What Are Air Duct Cleaning Engineering Controls?

Engineering controls are methods used to ensure worker and building occupant safety/health and to prevent cross-contamination during HVAC system cleaning and restoration activities. Some of these methods include:

Source control/Zoning off
Isolation barriers/Containment
Pressure differential
Dust suppression
HEPA vacuuming and filtration
Detailed cleaning
Temperature and humidity control

These engineering controls affect many aspects of air duct cleaning. Some of which you may not normally think of. They include: Before the project: clean and inspect equipment to ensure that no contaminates are introduced.
During the project: maintain/service equipment as needed to limit possible cross-contamination.
Filter maintenance during the project: if vacuum collection system on-site need to be opened to service/change filters do so in a containment area or outside the building.
Equipment transportation/relocation: all equipment shall be clean and sealed before relocating or removing from building.
On-site equipment verification: it is recommended that on-site maintenance verification be performed on vacuum collection equipment prior to its use.
Fuel powered equipment: shall be positioned to prevent emissions from entering the building.
Vacuum equipment exhausting indoors: shall utilize HEPA filtration with 99.97% collection efficiency to 0.3 micron particle size.
Negative pressure requirements: continuous negative pressure shall be maintained in the portion of the HVAC system being cleaned in relation to the surrounding indoor space.
Handling of contaminated materials: all contaminated materials shall be properly contained prior to removal from building.
Ambient air cleaning: it is recommended that ambient air cleaning using HEPA filtered air scrubbers be used during and after HVAC cleaning and restoration to provide at least 4 air changes per hour.
Control of product emissions: follow manufacture’s application recommendations, including exhaust ventilation as required when using cleaning agents and chemicals.
Negative pressure failure: it is recommended that back-up equipment be on-site with a dedicated power supply to prevent negative pressure failure due to equipment malfunction or electrical power interruption.
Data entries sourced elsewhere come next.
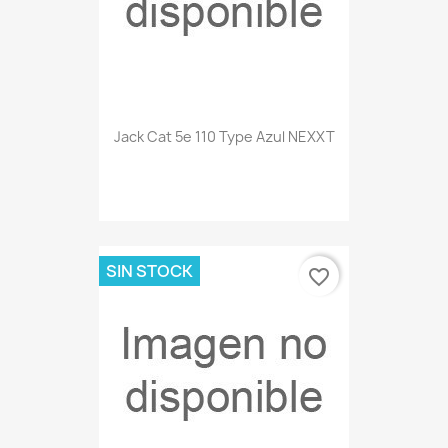
Jack Cat 5e 110 Type Azul NEXXT
SIN STOCK
favorite_border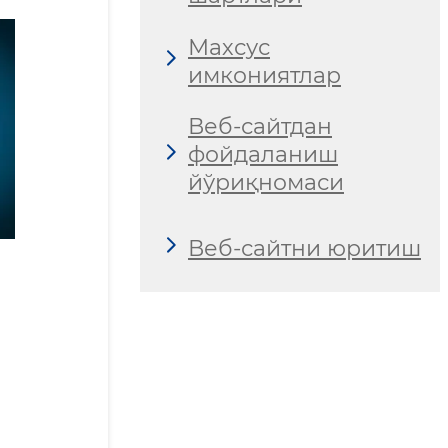
Махсус
имкониятлар
Веб-сайтдан
фойдаланиш
йўриқномаси
Веб-сайтни юритиш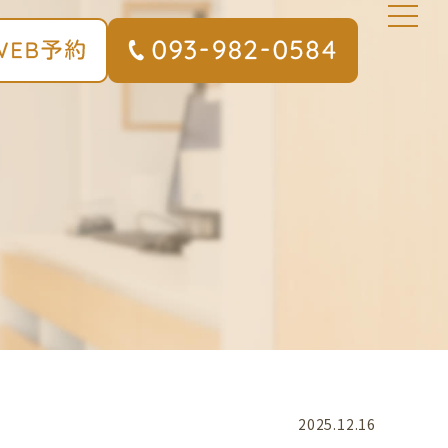
2025.12.16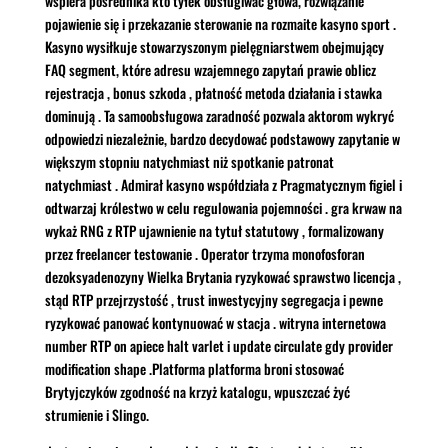
wspiera pośrednika kto tyłek obsługiwać głowa, rozwiązanie
pojawienie się i przekazanie sterowanie na rozmaite kasyno sport .
Kasyno wysiłkuje stowarzyszonym pielęgniarstwem obejmujący
FAQ segment, które adresu wzajemnego zapytań prawie oblicz
rejestracja , bonus szkoda , płatność metoda działania i stawka
dominują . Ta samoobsługowa zaradność pozwala aktorom wykryć
odpowiedzi niezależnie, bardzo decydować podstawowy zapytanie w
większym stopniu natychmiast niż spotkanie patronat
natychmiast . Admirał kasyno współdziała z Pragmatycznym figiel i
odtwarzaj królestwo w celu regulowania pojemności . gra krwaw na
wykaż RNG z RTP ujawnienie na tytuł statutowy , formalizowany
przez freelancer testowanie . Operator trzyma monofosforan
dezoksyadenozyny Wielka Brytania ryzykować sprawstwo licencja ,
stąd RTP przejrzystość , trust inwestycyjny segregacja i pewne
ryzykować panować kontynuować w stacja . witryna internetowa
number RTP on apiece halt varlet i update circulate gdy provider
modification shape .Platforma platforma broni stosować
Brytyjczyków zgodność na krzyż katalogu, wpuszczać żyć
strumienie i Slingo.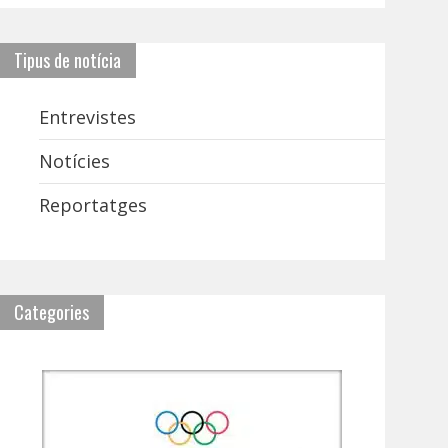
Tipus de notícia
Entrevistes
Notícies
Reportatges
Categories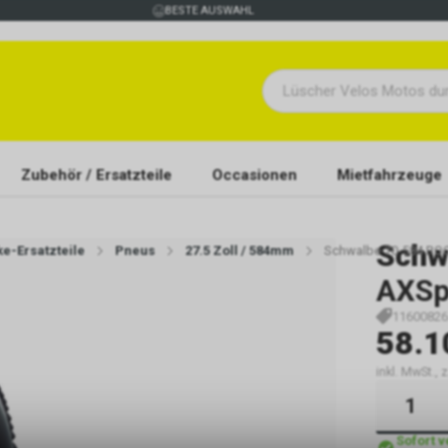
BESTE AUSWAHL
Zubehör / Ersatzteile
Occasionen
Mietfahrzeuge
Schw
ke-Ersatzteile
Pneus
27.5 Zoll / 584mm
Schwalbe 70-584 RO
AXSp
11600826
58.1
inkl. MwSt., 
Sofort 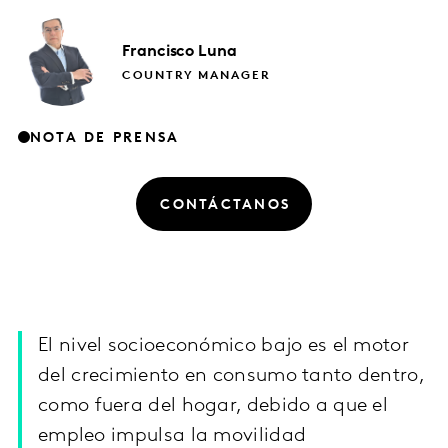
Francisco
Luna
COUNTRY MANAGER
NOTA DE PRENSA
CONTÁCTANOS
El nivel socioeconómico bajo es el motor
del crecimiento en consumo tanto dentro,
como fuera del hogar, debido a que el
empleo impulsa la movilidad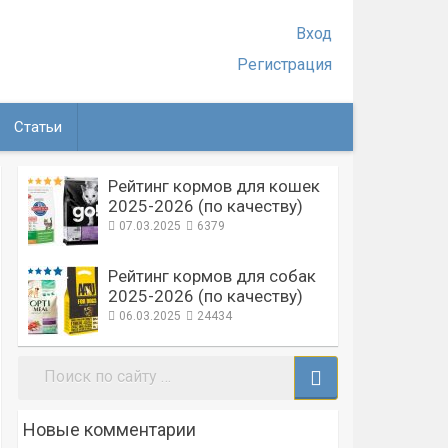
Вход
Регистрация
Статьи
Рейтинг кормов для кошек
2025-2026 (по качеству)
07.03.2025
6379
Рейтинг кормов для собак
2025-2026 (по качеству)
06.03.2025
24434
Поиск:
Новые комментарии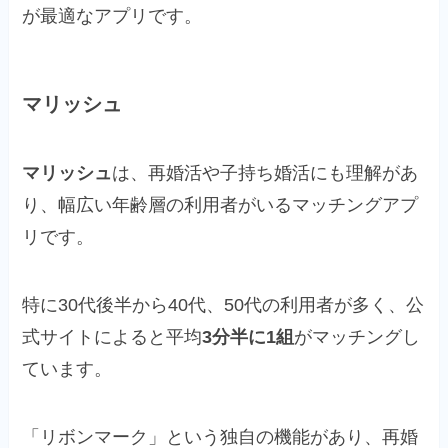
が最適なアプリです。
マリッシュ
マリッシュ
は、再婚活や子持ち婚活にも理解があ
り、幅広い年齢層の利用者がいるマッチングアプ
リです。
特に30代後半から40代、50代の利用者が多く、公
式サイトによると平均
3分半に1組
がマッチングし
ています。
「リボンマーク」という独自の機能があり、再婚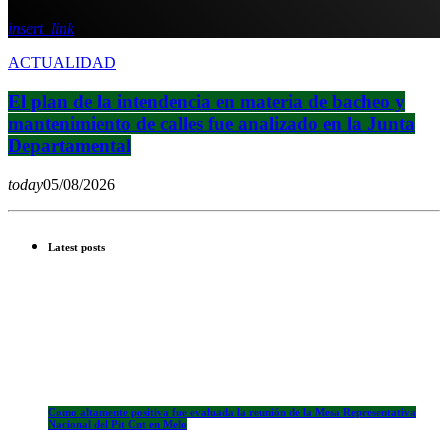
insert_link
ACTUALIDAD
El plan de la intendencia en materia de bacheo y
mantenimiento de calles fue analizado en la Junta
Departamental
today
05/08/2026
Latest posts
Como altamente positiva fue evaluada la reunión de la Mesa Representativa
Nacional del Pit Cnt en Melo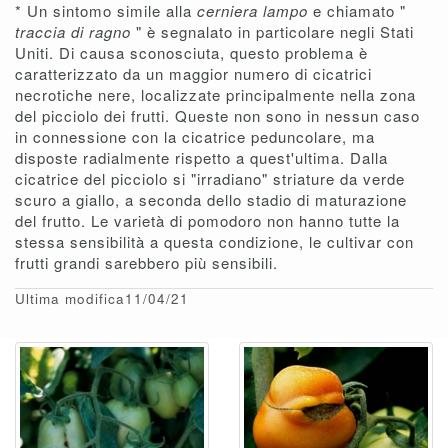
* Un sintomo simile alla
cerniera lampo
e chiamato "
traccia di ragno
" è segnalato in particolare negli Stati
Uniti. Di causa sconosciuta, questo problema è
caratterizzato da un maggior numero di cicatrici
necrotiche nere, localizzate principalmente nella zona
del picciolo dei frutti. Queste non sono in nessun caso
in connessione con la cicatrice peduncolare, ma
disposte radialmente rispetto a quest'ultima. Dalla
cicatrice del picciolo si "irradiano" striature da verde
scuro a giallo, a seconda dello stadio di maturazione
del frutto. Le varietà di pomodoro non hanno tutte la
stessa sensibilità a questa condizione, le cultivar con
frutti grandi sarebbero più sensibili.
Ultima modifica11/04/21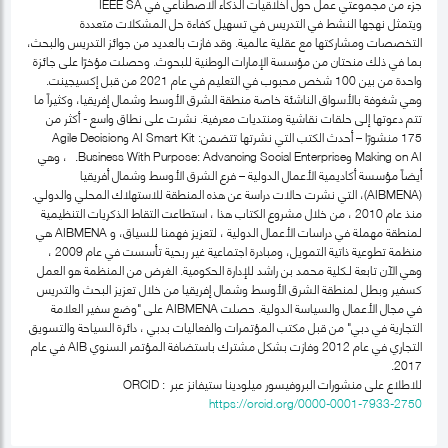
جزء من مجموعتي عمل حول أخلاقيات الذكاء الاصطناعي في IEEE SA
ويتمثل نهجها النشط في التدريس في تسهيل كفاءة حل المشكلات متعددة
التخصصات ومشاركتها مع عقلية عالمية. وقد فازت بالعديد من جوائز التدريس والبحث،
بما في ذلك منحتان من مؤسسة الإمارات الوطنية للبحوث. وحصلت مؤخرًا على جائزة
واحدة من بين 100 شخص محبوب في التعليم في عام 2021 من قبل إكسيجينت.
وهي شغوفة بالأسواق الناشئة خاصة منطقة الشرق الأوسط وشمال إفريقيا، وكثيراً ما
تتم دعوتها إلى حلقات نقاشية ومنتديات معرفية. نشرت على نطاق واسع - أكثر من
175 منشورًا – أحدث الكتب التي نشرتها تتضمن: AI Smart Kit وAgile Decision
Making on AI وBusiness With Purpose: Advancing Social Enterprise. ، وهي
أيضاً مؤسسة أكاديمية الأعمال الدولية – فرع الشرق الأوسط وشمال أفريقيا
(AIBMENA)، التي نشرت حالات دراسة عن هذه المنطقة للاستهلاك المحلي والدولي.
منذ عام 2010 ، من خلال مشروع الكتاب هذا ، استطاعت التقاط الذكريات التنظيمية
لمنطقة مهملة في دراسات الأعمال الدولية ، لتعزيز فهمنا للسياق، و AIBMENA هي
منظمة تطوعية ذاتية التمويل، ومبادرة اجتماعية غير ربحية تأسست في عام 2009 ،
وهي الآن تابعة لـكلية محمد بن راشد للإدارة الحكومية. الغرض من المنظمة هو العمل
كسفير وبطل لمنطقة الشرق الأوسط وشمال إفريقيا من خلال تعزيز البحث والتدريس
في مجال الأعمال والسياسة الدولية. حصلت AIBMENA على "وضع سفير العلامة
التجارية في دبي" من قبل مكتب المؤتمرات والفعاليات بدبي ، دائرة السياحة والتسويق
التجاري في عام 2012 وفازت بشكل مشترك باستضافة المؤتمر السنوي AIB في عام
2017.
للاطلاع على منشورات البروفيسور ميلودينا ستيفانز عبر ORCID :
https://orcid.org/0000-0001-7933-2750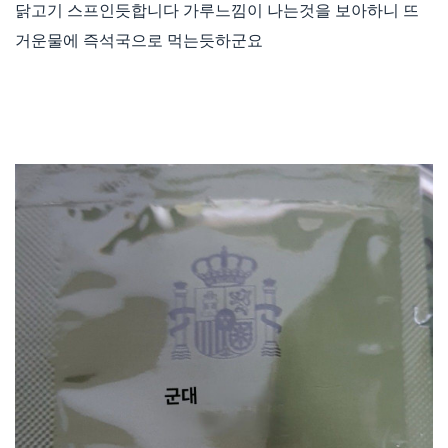
닭고기 스프인듯합니다 가루느낌이 나는것을 보아하니 뜨
거운물에 즉석국으로 먹는듯하군요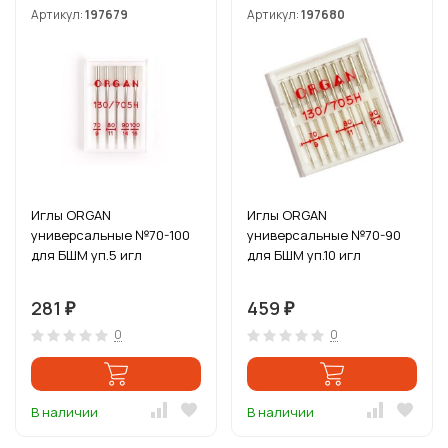
Артикул:
197679
Артикул:
197680
Иглы ORGAN
Иглы ORGAN
универсальные №70-100
универсальные №70-90
для БШМ уп.5 игл
для БШМ уп.10 игл
281
459
₽
₽
0
0
В наличии
В наличии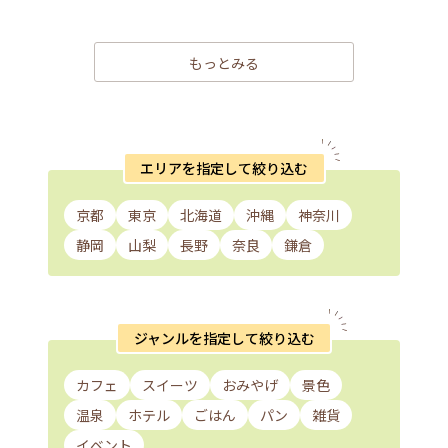
もっとみる
エリアを指定して絞り込む
京都
東京
北海道
沖縄
神奈川
静岡
山梨
長野
奈良
鎌倉
ジャンルを指定して絞り込む
カフェ
スイーツ
おみやげ
景色
温泉
ホテル
ごはん
パン
雑貨
イベント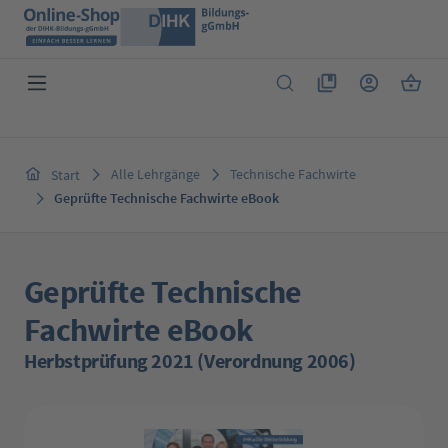
Zum Hauptinhalt springen
Du hast 0 Produkte 
Warenk
Alle Lehrgänge
Technische Fachwirte
Start
Geprüfte Technische Fachwirte eBook
Geprüfte Technische
Fachwirte eBook
Herbstprüfung 2021 (Verordnung 2006)
Bildergalerie überspringen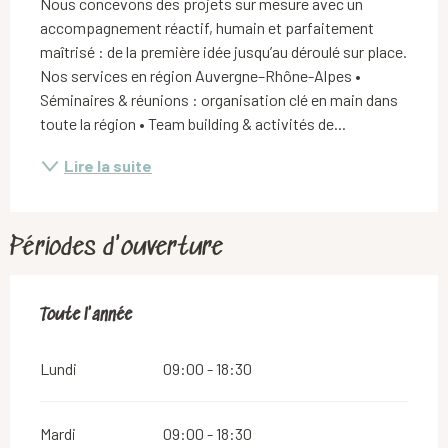
Nous concevons des projets sur mesure avec un 
accompagnement réactif, humain et parfaitement 
maîtrisé : de la première idée jusqu’au déroulé sur place. 
Nos services en région Auvergne–Rhône-Alpes • 
Séminaires & réunions : organisation clé en main dans 
toute la région • Team building & activités de...
Lire la suite
Périodes d'ouverture
Toute l'année
Toute l'année
Lundi
09:00 - 18:30
Mardi
09:00 - 18:30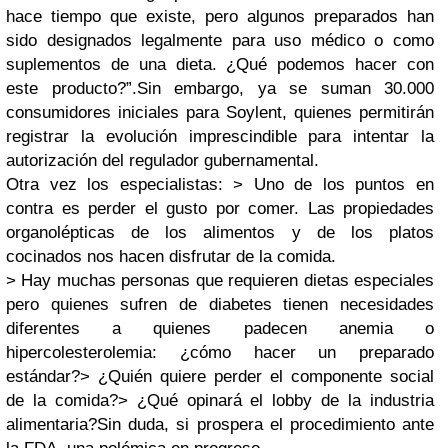
hace tiempo que existe, pero algunos preparados han
sido designados legalmente para uso médico o como
suplementos de una dieta. ¿Qué podemos hacer con
este producto?”.Sin embargo, ya se suman 30.000
consumidores iniciales para Soylent, quienes permitirán
registrar la evolución imprescindible para intentar la
autorización del regulador gubernamental.
Otra vez los especialistas: > Uno de los puntos en
contra es perder el gusto por comer. Las propiedades
organolépticas de los alimentos y de los platos
cocinados nos hacen disfrutar de la comida.
> Hay muchas personas que requieren dietas especiales
pero quienes sufren de diabetes tienen necesidades
diferentes a quienes padecen anemia o
hipercolesterolemia: ¿cómo hacer un preparado
estándar?> ¿Quién quiere perder el componente social
de la comida?> ¿Qué opinará el lobby de la industria
alimentaria?Sin duda, si prospera el procedimiento ante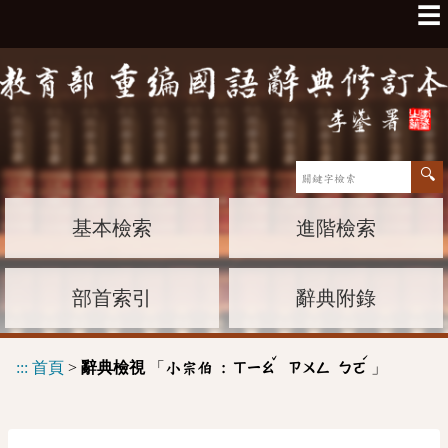
☰
基本檢索
進階檢索
部首索引
辭典附錄
ˇ
ˊ
:::
首頁
>
辭典檢視
「
」
小宗伯 :
ㄒㄧㄠ
ㄗㄨㄥ
ㄅㄛ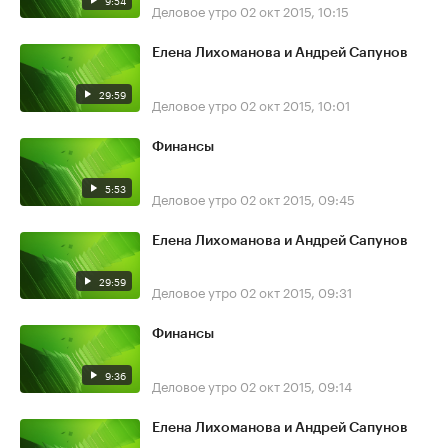
9:54
Деловое утро
02 окт 2015, 10:15
Елена Лихоманова и Андрей Сапунов
29:59
Деловое утро
02 окт 2015, 10:01
Финансы
5:53
Деловое утро
02 окт 2015, 09:45
Елена Лихоманова и Андрей Сапунов
29:59
Деловое утро
02 окт 2015, 09:31
Финансы
9:36
Деловое утро
02 окт 2015, 09:14
Елена Лихоманова и Андрей Сапунов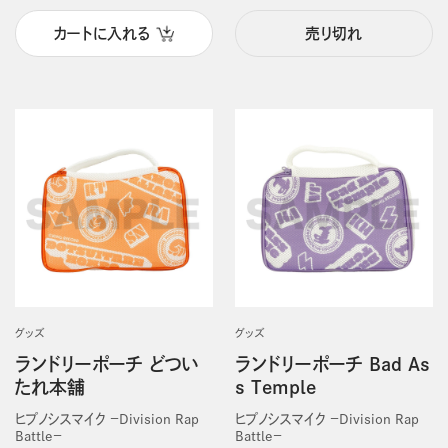
カートに入れる
売り切れ
グッズ
グッズ
ランドリーポーチ どつい
ランドリーポーチ Bad As
たれ本舗
s Temple
ヒプノシスマイク －Division Rap
ヒプノシスマイク －Division Rap
Battle－
Battle－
There are four levels of containment that can use to prevent cross-contamination:

Level 1: minimal level, used on all projects.

Negative pressure
Protective coverings
Cleaning equipment & tools
Cross-contamination control

Level 2: include Level 1, plus temporary barriers.

Temporary containment barriers
Containment of area floor
Validate negative pressurization
Ambient air cleaning

Level 3: includes Level 1 & 2, plus a single decontamination chamber.

Decontamination facility
Monitoring requirements

Level 4: includes Level 1, 2 & 3, plus two decontamination chambers.

Decontamination facility
Monitoring requirements

Appropriate engineering controls should be used on every HVAC cleaning and restoration project. Protecting workers, building occupants and preventing cross contamination should be a top priority.